Камилла. Могли бы и предупредить. Вы ведь уже имели со мной дело.
Джонас. Когда у вас свидание с Менендесом?
Камилла. В восемь вечера, в его отеле.
Джонас. И как вы оденетесь?
Камилла. Это спрашивает полицейский или воздыхатель?
– Хватит, по-твоему?
– …
– Какой-то у тебя странный вид, Марко.
Не мог же я ему сказать, что вычитал на самом деле.
Сцена 24
Комната Камиллы. Павильон. День.
С разрешения Камиллы входит Джонас. Она как раз пытается ублажить на себе переговорное устройство, которое он дал ей в шестнадцатой сцене.
Камилла. Так пароль «Спим вдвоем»!
Джонас. Нет, вчера изменился, теперь: «Ставки сделаны».
Камилла. Могли бы и предупредить. Вы ведь уже имели мое тело.
Джонас. Когда у вас свидание с Менендесом?
Камилла. В восемь вечера, в его отеле.
Джонас. И как вы разденетесь?
Камилла. Это спрашивает полицейский или воздыхатель?
Пора домой. Перед уходом выключаю компьютер, как обычно. И вдруг вижу на экране надпись: «До свидания. Теперь питание компьютера можно отдрочитъ».
* * *
Уже не помню, кто что делал в тридцать первой серии. Толком ее никто не перечитывал, сдали как есть, со всеми нашими сомнениями и бзиками. Мы уже окончательно махнули рукой на связность, от правдоподобия осталось лишь смутное воспоминание, пишем, что в голову взбредет. Хохот Старика – наш единственный критерий отбора. Сегюре великодушно оставил нас в покое, ничего не замечает и предоставляет полнейшую свободу. Не пытается выяснять, кто чем занят в этой чертовой «Саге», кто с кем спит, кто кого хочет зарезать и за что. Ему на это плевать, лишь бы было готово как можно больше и в кратчайшие сроки.

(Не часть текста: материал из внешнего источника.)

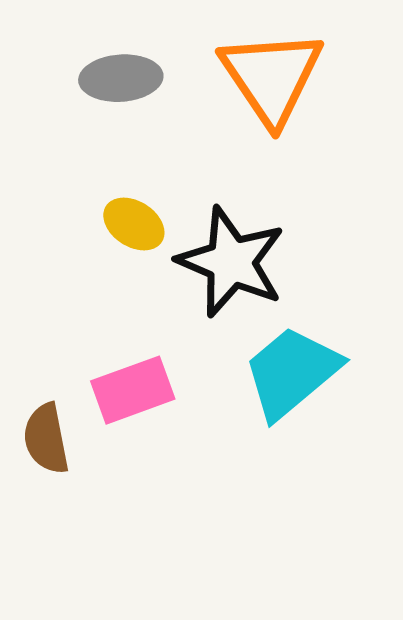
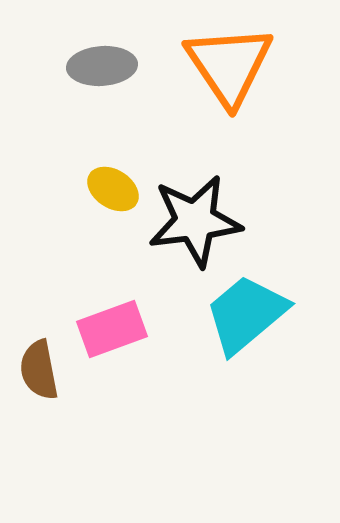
black star: (231, 262) -> (195, 221), turned -30

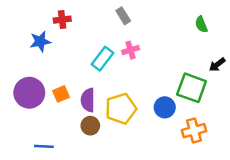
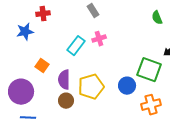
purple circle: (29, 93) -> (21, 92), moved
orange square: (61, 94) -> (42, 66), moved, turned -32

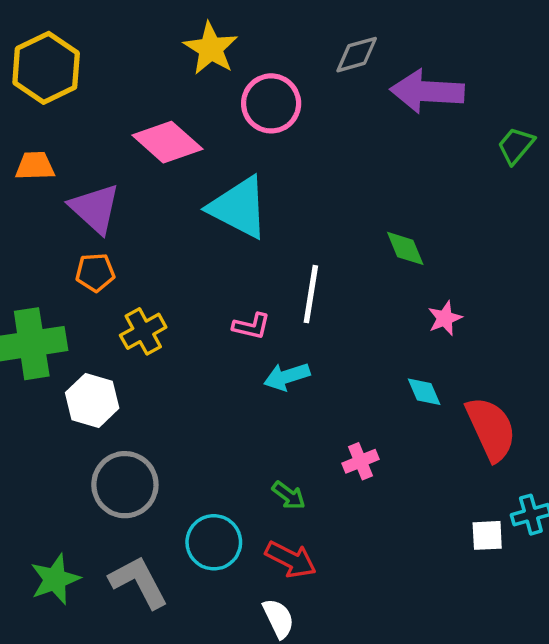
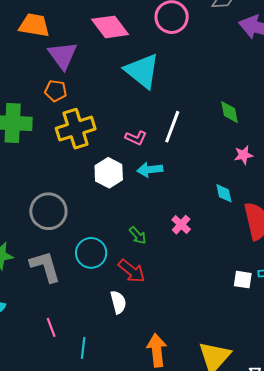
orange trapezoid: (35, 166) -> (34, 25), size x1.4
yellow cross: (143, 331) -> (76, 129), size x1.5
white hexagon: (92, 400) -> (109, 173), moved
pink cross: (360, 461) -> (181, 225), turned -36

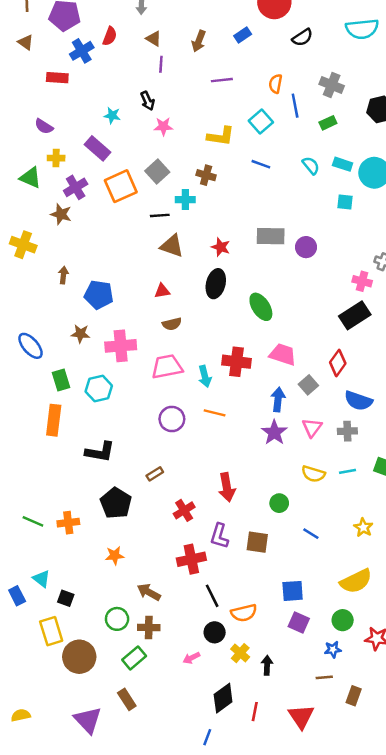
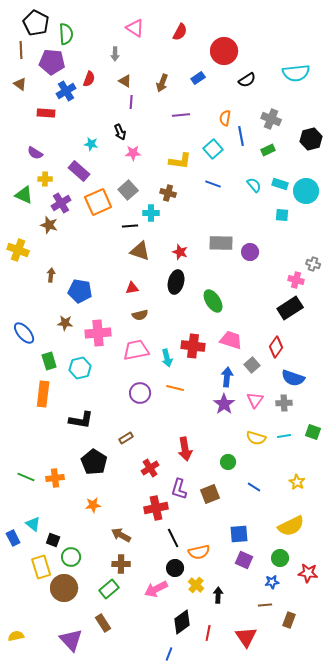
brown square: (257, 542) -> (210, 494), turned -30
green circle: (117, 619) -> (71, 557), moved
pink arrow: (191, 658) -> (156, 589), size x1.6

Несмотря на изнурение, нам теперь требуется меньше четырех дней, чтобы прикончить пятидесятидвухминутную серию. Но это самые долгие дни в моей жизни. Вначале я чувствовал себя в сериале как рыба в воде. Сегодня у меня возникло впечатление, будто я, как пехотинец, днем и ночью вязну в грязи ради жалкой нашивки. Вчера перепутал Камиллу и Милдред в довольно деликатной сцене: как раз в тот решительный момент, когда Камилла убеждает себя, что Уолтер ей милее Джонаса. Те же слова в устах Милдред звучат как Эдиповы признания, сущий восторг для психоаналитиков. Я мог бы все привести в порядок, изменив имена, но оставил как есть, ничего не сказав остальным. И я не единственный, кого так нелепо заносит. В двадцать девятой серии Жером ни с того ни с сего выволок на свет божий некоего Этьена, странного человечка, которого Луи истребил в четырнадцатой. Опомнившись, они в последнюю минуту попытались слепить какую-то невразумительную историю, что-то среднее между переселением душ и душевной болезнью. Не знаю, какой актер способен это сыграть, разве что Лина не найдет его в ашраме, который слишком долго соседствовал с атомной электростанцией. Жером нам еще втюхал международную интригу с убийцей, трестом, захватом заложника, и все это в каком-то вестибюле. А Матильда тем временем тешилась, пополняя дефицит социального обеспечения введением налога на любовь (сцена существует, я сам читал).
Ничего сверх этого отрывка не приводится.